The Lucifer Sanction

Chapter FOUR

Santa Monica, California

March 23, 2015

8:22 A: M



“You ain’t looking too good, Sam,” Blake said with trepidation. “You feel okay?” He placed a cigarette between his lips and caught Sam’s look of disapproval. “I’m not too keen on meeting with these guys again this morning . . .” Blake said, “. . . what with all of that pandemic shit. Surely there’s someone else they can send to wherever the hell it is?”

“Order me a coffee and French toast,” Sam groaned, failing to camouflage his concern. “I’ve gotta hit the John.”





“Uh oh, big chief ain’t looking too good,” Dal quipped, and caught a sickly backward glance from Sam as he exited.

Breakfast passed with little conversation. Sam checked his watch and within minutes all four headed back to the Marriott. They stepped from the elevator and made their way single file to the SoCal Exports office.

“Any calls, Marcie?” Sam asked.

“No calls,” Marcie replied. “But there was a note under the door. I put it on your desk.”

Bell hung back for a chat with Marcie as Blake and Dal followed Sam into his office.

Sam eyed the envelope with hesitancy and then raised his eyes to Blake and said, “Why am I feeling paranoid about opening this?”

He slit the envelope open, peeked down and pulled three airline tickets.

“Sam?” Dal probed.

“Sam, you okay?” Blake queried.

“Yeah.”

Blake asked, “Danzig’s little vacation package, huh?”

“Yeah, three airline tickets,” and he passed one to each.

“Well, well, well,” Blake sighed, “and I thought it was all a f*ckin’ nightmare.”

Sam unfolded a foolscap page and read in silence.

“What’s up?” Dal inquired. “It’s from one of those two crazy motherf*ckers, right?”

Blake sat on the edge of Sam’s desk and rubbed both palms hard into his eye sockets.

“Los Angeles International at ten o’clock tonight,” Sam said. “You fly out for Zurich, arrive tomorrow at four. Not too bad – a five star hotel.”

“Jesus Christ, Sam,” Blake said cynically. “They put all this together overnight?”

Sam studied the note further then raised his eyes to the ceiling. “Overnight?” he chuckled. “These people transport humans through wormholes in the universe. You really think booking flights to Switzerland while we’re sleeping would be a stretch?”

Blake and Dal glanced at Bellinger who was also staring at the ceiling.

“At eight tonight,” Sam groaned. “I’ll have the three of you at LAX.”

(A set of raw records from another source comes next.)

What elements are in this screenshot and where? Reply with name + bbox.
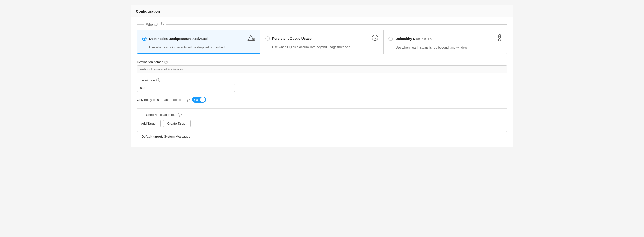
card-backpressure[interactable]: Destination Backpressure Activated ! — [137, 30, 261, 54]
time-window-label: Time window ? — [137, 78, 507, 82]
unhealthy-icon — [497, 34, 502, 43]
when-label: When...* ? — [146, 22, 164, 26]
send-notification-section: Send Notification to... ? Add Target Cre… — [137, 108, 507, 142]
action-buttons: Add Target Create Target — [137, 120, 507, 127]
card-pq-header: Persistent Queue Usage — [265, 34, 379, 43]
card-pq-title: Persistent Queue Usage — [272, 36, 312, 40]
notify-toggle-help-icon[interactable]: ? — [186, 98, 190, 102]
panel-header: Configuration — [131, 5, 513, 18]
add-target-button[interactable]: Add Target — [137, 120, 161, 127]
time-window-group: Time window ? — [137, 78, 507, 92]
notify-toggle-row: Only notify on start and resolution ? Ye… — [137, 97, 507, 102]
card-backpressure-title-row: Destination Backpressure Activated — [142, 36, 208, 41]
radio-unhealthy[interactable] — [388, 36, 393, 41]
card-backpressure-header: Destination Backpressure Activated ! — [142, 34, 255, 43]
card-pq-usage[interactable]: Persistent Queue Usage Use when PQ files… — [260, 30, 384, 54]
section-line-left — [137, 24, 144, 24]
destination-name-label: Destination name* ? — [137, 60, 507, 64]
destination-name-input[interactable] — [137, 65, 507, 73]
card-unhealthy-header: Unhealthy Destination — [388, 34, 502, 43]
card-unhealthy-title-row: Unhealthy Destination — [388, 36, 432, 41]
time-window-help-icon[interactable]: ? — [156, 78, 160, 82]
default-target-value: System Messages — [164, 135, 190, 138]
pq-icon — [372, 34, 378, 43]
notify-toggle-label: Only notify on start and resolution ? — [137, 98, 190, 102]
svg-text:!: ! — [251, 38, 251, 40]
destination-name-help-icon[interactable]: ? — [164, 60, 168, 64]
default-target-prefix: Default target: — [142, 135, 163, 138]
card-unhealthy-desc: Use when health status is red beyond tim… — [395, 46, 502, 49]
svg-point-9 — [498, 39, 501, 41]
card-backpressure-title: Destination Backpressure Activated — [149, 37, 208, 41]
when-help-icon[interactable]: ? — [160, 22, 164, 26]
card-backpressure-desc: Use when outgoing events will be dropped… — [149, 46, 255, 49]
panel-body: When...* ? Destination Backpressure Acti… — [131, 18, 513, 147]
default-target-box: Default target: System Messages — [137, 131, 507, 142]
cards-row: Destination Backpressure Activated ! — [137, 30, 507, 54]
card-unhealthy-title: Unhealthy Destination — [395, 37, 432, 41]
send-section-line-left — [137, 114, 144, 115]
time-window-input[interactable] — [137, 84, 235, 92]
notify-toggle[interactable]: Yes — [192, 97, 206, 102]
send-section-line-right — [184, 114, 507, 115]
create-target-button[interactable]: Create Target — [163, 120, 191, 127]
backpressure-icon: ! — [248, 34, 255, 43]
radio-pq[interactable] — [265, 36, 270, 41]
card-unhealthy[interactable]: Unhealthy Destination Use when health st… — [384, 30, 507, 54]
toggle-knob — [200, 97, 205, 102]
send-notification-help-icon[interactable]: ? — [178, 112, 182, 116]
send-notification-label: Send Notification to... ? — [146, 112, 182, 116]
send-notification-label-row: Send Notification to... ? — [137, 112, 507, 116]
card-pq-desc: Use when PQ files accumulate beyond usag… — [272, 45, 379, 49]
toggle-yes-text: Yes — [194, 98, 199, 101]
configuration-panel: Configuration When...* ? — [131, 5, 513, 147]
panel-title: Configuration — [136, 9, 160, 13]
card-pq-title-row: Persistent Queue Usage — [265, 36, 312, 41]
when-section-label-row: When...* ? — [137, 22, 507, 26]
radio-backpressure[interactable] — [142, 36, 147, 41]
section-line-right — [166, 24, 507, 24]
destination-name-group: Destination name* ? — [137, 60, 507, 73]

Marcie tapped on the door. “Excuse me, Sam, I just had the weirdest call, a Doctor Drummond. He was asking for you. He wouldn’t stop rambling, didn’t take a breath. I tried to say can you hold but I couldn’t slide the words in edgeways.” Her hand covered her mouth as she suppressed a slight giggle. “He had a heavy accent, Scottish I believe. I could hardly follow what he was saying. To make matters worse we had a bad line.”

Sam tilted his head, parrot fashion. “Was he calling from LA?”

She gave him an inquisitive look. “It’s the strangest thing. He said he was calling from Zurich, something about finding a note, a note written to you from Drew. He mentioned something about the pier, the pier here in Santa Monica.”

Sam threw Blake a quizzical face. “You recall leaving a note for me in Switzerland?”

“Hmm. I was skiing in Geneva about eighteen months back,” Blake replied. “But no, I didn’t leave any note.”